White-Box Reward Baselines for Alignment: Reverse reward engineering constructs a white-box reward proxy from interpretable features (length incentive, repetition penalty, query relevance) for RL-based alignment. Such engineered rewards show strong monotonic correlation with open-source RM signals and match or surpass black-box RMs in standard alignment benchmarks (Kim et al., 2 Feb 2024).

6. Proxy Tasks and Emergent Ability Forecasting

LLM-based proxies are also cast as proxy tasks—tasks used for efficient early-stage prediction of downstream, emergent abilities:

The method involves collecting normalized model performance vectors across a suite of tasks, using correlation (Kendall’s, Spearman’s) to select proxies strongly linked to the target emergent ability (e.g., tool utilization). Candidate proxies are further filtered for task robustness (variance ratio in model ensembles) before being weighted and integrated as early predictors. This technique demonstrates high correlation between proxy task predictions and realized emergent capability rankings (e.g., tool-use) (Zhang et al., 10 Dec 2024).
Such approaches facilitate anticipatory model evaluation, enabling efficient hyperparameter optimization and data curation prior to full-scale training.

7. Compression, Context Management, and System Service Proxies

LLM-based proxies play critical roles in managing context, memory, and overall system service integration:

Sentence-Level Context Compression: Sentinel reframes context selection as an attention-probing task, using attention distributions from a small proxy LM (e.g., 0.5B) and a lightweight classifier to identify and retain only those sentences most relevant to a downstream task. This yields up to 5× compression while matching large-scale QA performance, and its attention signals transfer robustly across model scales (Zhang et al., 29 May 2025).
On-Device LLM as System Proxy: The LLMs framework implements a system-level LLM proxy (LLMaaS) on resource-constrained devices, using chunk-wise KV-cache compression, pipelined loading, and managed context lifespan to minimize latency and memory footprint.

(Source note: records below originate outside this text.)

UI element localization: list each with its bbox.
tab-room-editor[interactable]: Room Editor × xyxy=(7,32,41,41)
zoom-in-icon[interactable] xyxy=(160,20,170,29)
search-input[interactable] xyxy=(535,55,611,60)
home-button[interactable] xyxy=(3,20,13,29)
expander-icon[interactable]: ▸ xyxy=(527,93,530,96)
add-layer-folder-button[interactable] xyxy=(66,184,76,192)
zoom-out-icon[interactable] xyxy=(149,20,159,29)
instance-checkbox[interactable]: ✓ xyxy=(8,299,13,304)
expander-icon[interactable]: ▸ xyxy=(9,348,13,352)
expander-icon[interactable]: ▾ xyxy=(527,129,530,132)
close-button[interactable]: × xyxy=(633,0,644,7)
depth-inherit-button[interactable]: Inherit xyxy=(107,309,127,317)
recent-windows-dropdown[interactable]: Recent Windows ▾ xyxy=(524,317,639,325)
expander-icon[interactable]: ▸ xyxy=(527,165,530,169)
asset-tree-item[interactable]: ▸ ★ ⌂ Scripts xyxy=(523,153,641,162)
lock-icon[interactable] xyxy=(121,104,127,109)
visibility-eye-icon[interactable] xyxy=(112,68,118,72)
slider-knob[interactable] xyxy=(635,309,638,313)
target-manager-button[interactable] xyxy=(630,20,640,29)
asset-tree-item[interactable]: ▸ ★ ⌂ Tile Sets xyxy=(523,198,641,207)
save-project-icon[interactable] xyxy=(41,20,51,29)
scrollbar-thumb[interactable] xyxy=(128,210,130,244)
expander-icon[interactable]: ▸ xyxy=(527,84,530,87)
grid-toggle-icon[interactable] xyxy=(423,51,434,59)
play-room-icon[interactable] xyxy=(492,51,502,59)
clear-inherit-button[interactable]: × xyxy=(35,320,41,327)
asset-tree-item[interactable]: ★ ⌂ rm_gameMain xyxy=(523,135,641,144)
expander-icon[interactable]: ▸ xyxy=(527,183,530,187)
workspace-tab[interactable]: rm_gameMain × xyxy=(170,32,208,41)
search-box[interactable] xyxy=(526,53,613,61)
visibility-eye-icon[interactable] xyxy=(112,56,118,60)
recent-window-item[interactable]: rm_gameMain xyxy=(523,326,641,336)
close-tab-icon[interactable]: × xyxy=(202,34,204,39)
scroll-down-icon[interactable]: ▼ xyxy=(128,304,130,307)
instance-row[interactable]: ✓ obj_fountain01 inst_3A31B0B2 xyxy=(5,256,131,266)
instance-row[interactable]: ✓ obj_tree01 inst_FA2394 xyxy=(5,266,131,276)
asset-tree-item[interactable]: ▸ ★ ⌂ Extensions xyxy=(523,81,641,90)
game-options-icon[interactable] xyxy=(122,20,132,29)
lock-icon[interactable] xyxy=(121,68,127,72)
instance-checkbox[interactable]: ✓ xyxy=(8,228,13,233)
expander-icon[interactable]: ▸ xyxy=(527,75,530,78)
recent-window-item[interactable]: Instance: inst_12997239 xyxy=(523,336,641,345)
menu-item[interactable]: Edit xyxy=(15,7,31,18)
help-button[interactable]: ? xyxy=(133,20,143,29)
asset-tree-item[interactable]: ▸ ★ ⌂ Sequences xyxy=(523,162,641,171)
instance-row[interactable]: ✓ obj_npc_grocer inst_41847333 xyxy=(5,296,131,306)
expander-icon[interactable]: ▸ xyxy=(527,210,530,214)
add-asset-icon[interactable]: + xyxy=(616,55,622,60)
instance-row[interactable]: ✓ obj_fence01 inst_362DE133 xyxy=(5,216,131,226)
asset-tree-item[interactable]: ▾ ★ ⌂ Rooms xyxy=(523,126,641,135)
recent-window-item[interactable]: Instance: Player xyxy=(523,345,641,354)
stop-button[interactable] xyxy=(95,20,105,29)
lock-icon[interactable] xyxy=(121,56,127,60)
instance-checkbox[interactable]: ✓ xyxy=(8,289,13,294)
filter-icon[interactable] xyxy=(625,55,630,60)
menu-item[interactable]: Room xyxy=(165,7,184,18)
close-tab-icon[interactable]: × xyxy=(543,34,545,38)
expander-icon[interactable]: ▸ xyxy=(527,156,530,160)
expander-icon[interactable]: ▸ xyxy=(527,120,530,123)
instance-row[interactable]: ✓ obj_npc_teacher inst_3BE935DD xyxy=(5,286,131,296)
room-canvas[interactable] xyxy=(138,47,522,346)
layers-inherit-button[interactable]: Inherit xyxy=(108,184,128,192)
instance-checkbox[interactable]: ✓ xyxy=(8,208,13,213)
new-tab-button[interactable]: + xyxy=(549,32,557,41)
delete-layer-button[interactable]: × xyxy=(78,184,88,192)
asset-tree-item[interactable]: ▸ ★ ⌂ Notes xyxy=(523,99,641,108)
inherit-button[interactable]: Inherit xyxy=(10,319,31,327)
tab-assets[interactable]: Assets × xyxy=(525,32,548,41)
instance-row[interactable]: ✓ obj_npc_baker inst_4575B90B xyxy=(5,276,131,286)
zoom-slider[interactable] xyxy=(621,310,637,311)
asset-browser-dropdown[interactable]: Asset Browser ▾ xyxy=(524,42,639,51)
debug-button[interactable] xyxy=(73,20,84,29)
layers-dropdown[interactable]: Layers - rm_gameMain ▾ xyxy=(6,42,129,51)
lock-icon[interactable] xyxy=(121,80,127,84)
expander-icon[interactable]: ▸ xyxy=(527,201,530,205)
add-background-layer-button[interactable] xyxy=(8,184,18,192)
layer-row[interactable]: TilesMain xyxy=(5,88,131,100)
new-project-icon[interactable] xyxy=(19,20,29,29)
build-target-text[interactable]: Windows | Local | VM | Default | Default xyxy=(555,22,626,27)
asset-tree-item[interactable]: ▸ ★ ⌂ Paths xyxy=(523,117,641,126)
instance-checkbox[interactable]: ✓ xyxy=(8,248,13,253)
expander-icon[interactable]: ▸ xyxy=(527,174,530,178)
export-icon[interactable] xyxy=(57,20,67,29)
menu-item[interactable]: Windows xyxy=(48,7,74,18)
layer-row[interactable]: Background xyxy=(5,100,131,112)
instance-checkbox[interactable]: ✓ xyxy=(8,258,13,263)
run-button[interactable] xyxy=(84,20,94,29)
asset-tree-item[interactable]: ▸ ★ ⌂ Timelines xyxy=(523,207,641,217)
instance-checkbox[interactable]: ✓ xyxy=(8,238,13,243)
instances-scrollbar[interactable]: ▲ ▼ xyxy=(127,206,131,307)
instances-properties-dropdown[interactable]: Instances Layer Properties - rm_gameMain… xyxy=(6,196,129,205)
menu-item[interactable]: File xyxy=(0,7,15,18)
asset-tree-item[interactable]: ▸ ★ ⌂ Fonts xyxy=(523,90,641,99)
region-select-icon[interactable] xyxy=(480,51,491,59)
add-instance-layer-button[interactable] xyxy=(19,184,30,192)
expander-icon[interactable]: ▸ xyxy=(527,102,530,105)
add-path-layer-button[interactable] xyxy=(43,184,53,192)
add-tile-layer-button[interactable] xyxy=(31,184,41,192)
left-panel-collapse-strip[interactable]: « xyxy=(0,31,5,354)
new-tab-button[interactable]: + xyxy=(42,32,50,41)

Proxying inference for multiple client apps through a shared, stateful LLM service improves privacy and efficiency as all client requests remain local (Yin et al., 18 Mar 2024).
RESTful Proxy for External Tool Access: MCP Bridge enables client applications to interact with MCP servers (for LLM tool augmentation) via a vendor-agnostic API, with features such as risk-based execution and dynamic capability discovery. This allows LLM-powered toolchains to operate seamlessly in diverse or constrained environments (Ahmadi et al., 11 Apr 2025).

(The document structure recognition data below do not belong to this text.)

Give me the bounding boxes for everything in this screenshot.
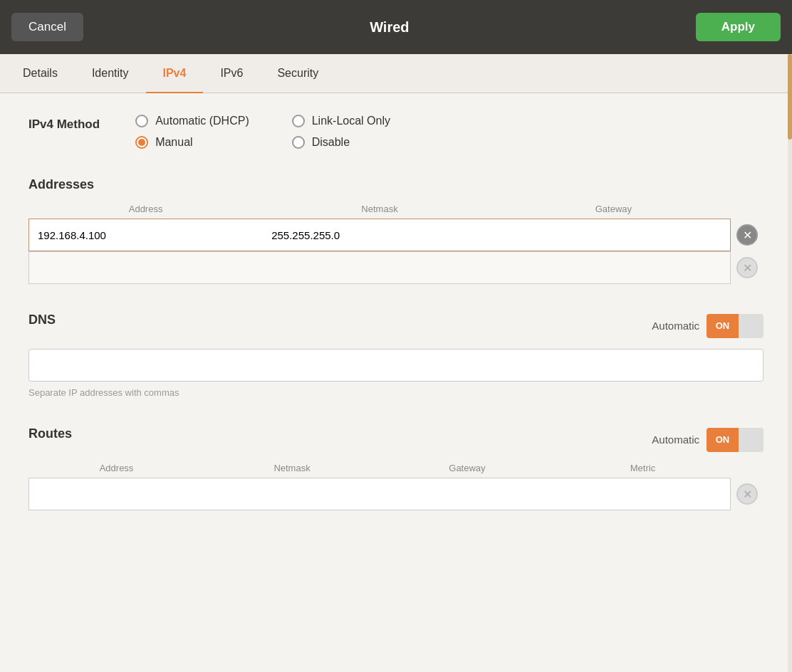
tab-details[interactable]: Details xyxy=(6,54,75,93)
delete-cell-1: ✕ xyxy=(731,219,764,251)
tab-ipv4[interactable]: IPv4 xyxy=(146,54,204,93)
routes-header: Routes Automatic ON xyxy=(28,426,764,453)
routes-auto-label: Automatic xyxy=(652,434,699,446)
window-title: Wired xyxy=(370,19,409,36)
dns-hint: Separate IP addresses with commas xyxy=(28,387,764,398)
method-manual[interactable]: Manual xyxy=(135,136,249,149)
dns-title: DNS xyxy=(28,313,56,327)
routes-title: Routes xyxy=(28,426,72,441)
routes-address-header: Address xyxy=(28,463,204,478)
addresses-section: Addresses Address Netmask Gateway ✕ xyxy=(28,177,764,284)
netmask-input-2[interactable] xyxy=(263,251,496,284)
dns-toggle-container: Automatic ON xyxy=(652,314,764,338)
method-link-local[interactable]: Link-Local Only xyxy=(292,115,406,127)
tab-ipv6[interactable]: IPv6 xyxy=(203,54,260,93)
routes-table: Address Netmask Gateway Metric ✕ xyxy=(28,463,764,510)
routes-address-input-1[interactable] xyxy=(28,478,204,510)
titlebar: Cancel Wired Apply xyxy=(0,0,792,54)
routes-delete-cell: ✕ xyxy=(731,478,764,510)
method-disable-label: Disable xyxy=(312,136,350,149)
table-row: ✕ xyxy=(28,478,764,510)
table-row: ✕ xyxy=(28,219,764,251)
addresses-title: Addresses xyxy=(28,177,764,192)
routes-toggle-off xyxy=(739,428,764,452)
tab-identity[interactable]: Identity xyxy=(75,54,146,93)
method-manual-label: Manual xyxy=(155,136,192,149)
scrollbar-thumb[interactable] xyxy=(788,54,792,140)
routes-toggle[interactable]: ON xyxy=(707,428,764,452)
addresses-table: Address Netmask Gateway ✕ xyxy=(28,204,764,284)
gateway-col-header: Gateway xyxy=(496,204,731,219)
radio-disable xyxy=(292,136,305,149)
main-content: IPv4 Method Automatic (DHCP) Link-Local … xyxy=(0,93,792,672)
ipv4-method-section: IPv4 Method Automatic (DHCP) Link-Local … xyxy=(28,115,764,149)
routes-metric-header: Metric xyxy=(555,463,731,478)
dns-header: DNS Automatic ON xyxy=(28,313,764,339)
method-options: Automatic (DHCP) Link-Local Only Manual … xyxy=(135,115,405,149)
method-dhcp-label: Automatic (DHCP) xyxy=(155,115,249,127)
method-link-local-label: Link-Local Only xyxy=(312,115,390,127)
routes-netmask-input-1[interactable] xyxy=(204,478,380,510)
routes-section: Routes Automatic ON Address Netmask Gate… xyxy=(28,426,764,510)
dns-section: DNS Automatic ON Separate IP addresses w… xyxy=(28,313,764,398)
method-disable[interactable]: Disable xyxy=(292,136,406,149)
dns-toggle[interactable]: ON xyxy=(707,314,764,338)
table-row: ✕ xyxy=(28,251,764,284)
address-input-1[interactable] xyxy=(28,219,263,251)
routes-toggle-on: ON xyxy=(707,428,739,452)
cancel-button[interactable]: Cancel xyxy=(11,13,83,41)
scrollbar[interactable] xyxy=(788,54,792,672)
routes-delete-row-1-button[interactable]: ✕ xyxy=(736,483,758,505)
radio-link-local xyxy=(292,115,305,127)
delete-cell-2: ✕ xyxy=(731,251,764,284)
apply-button[interactable]: Apply xyxy=(696,13,781,41)
gateway-input-2[interactable] xyxy=(496,251,731,284)
radio-dhcp xyxy=(135,115,148,127)
routes-metric-input-1[interactable] xyxy=(555,478,731,510)
method-label: IPv4 Method xyxy=(28,115,100,132)
routes-gateway-header: Gateway xyxy=(380,463,555,478)
address-col-header: Address xyxy=(28,204,263,219)
gateway-input-1[interactable] xyxy=(496,219,731,251)
tab-security[interactable]: Security xyxy=(260,54,335,93)
routes-netmask-header: Netmask xyxy=(204,463,380,478)
netmask-col-header: Netmask xyxy=(263,204,496,219)
delete-row-1-button[interactable]: ✕ xyxy=(736,224,758,246)
method-dhcp[interactable]: Automatic (DHCP) xyxy=(135,115,249,127)
netmask-input-1[interactable] xyxy=(263,219,496,251)
radio-manual xyxy=(135,136,148,149)
routes-gateway-input-1[interactable] xyxy=(380,478,555,510)
delete-row-2-button[interactable]: ✕ xyxy=(736,257,758,278)
tabs-bar: Details Identity IPv4 IPv6 Security xyxy=(0,54,792,93)
dns-input[interactable] xyxy=(28,349,764,382)
dns-toggle-on: ON xyxy=(707,314,739,338)
address-input-2[interactable] xyxy=(28,251,263,284)
routes-toggle-container: Automatic ON xyxy=(652,428,764,452)
dns-toggle-off xyxy=(739,314,764,338)
dns-auto-label: Automatic xyxy=(652,320,699,332)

In summary, LLM-based proxy systems span a wide variety of forms and functions—including middleware, auxiliary models, control planes, fairness and alignment layers, compression interfaces, and strategic abstraction modules. These proxies are critical for enhancing efficiency, flexibility, robustness, and safety in the deployment and operation of large generative AI systems across domains such as security, recommendation, orchestration, preference elicitation, and retrieval-augmented generation. Their deployment surfaces novel challenges in both security defense and attack, model evaluation, and safe system orchestration, and their practical impact is supported by robust empirical results across contemporary benchmarks and production use cases.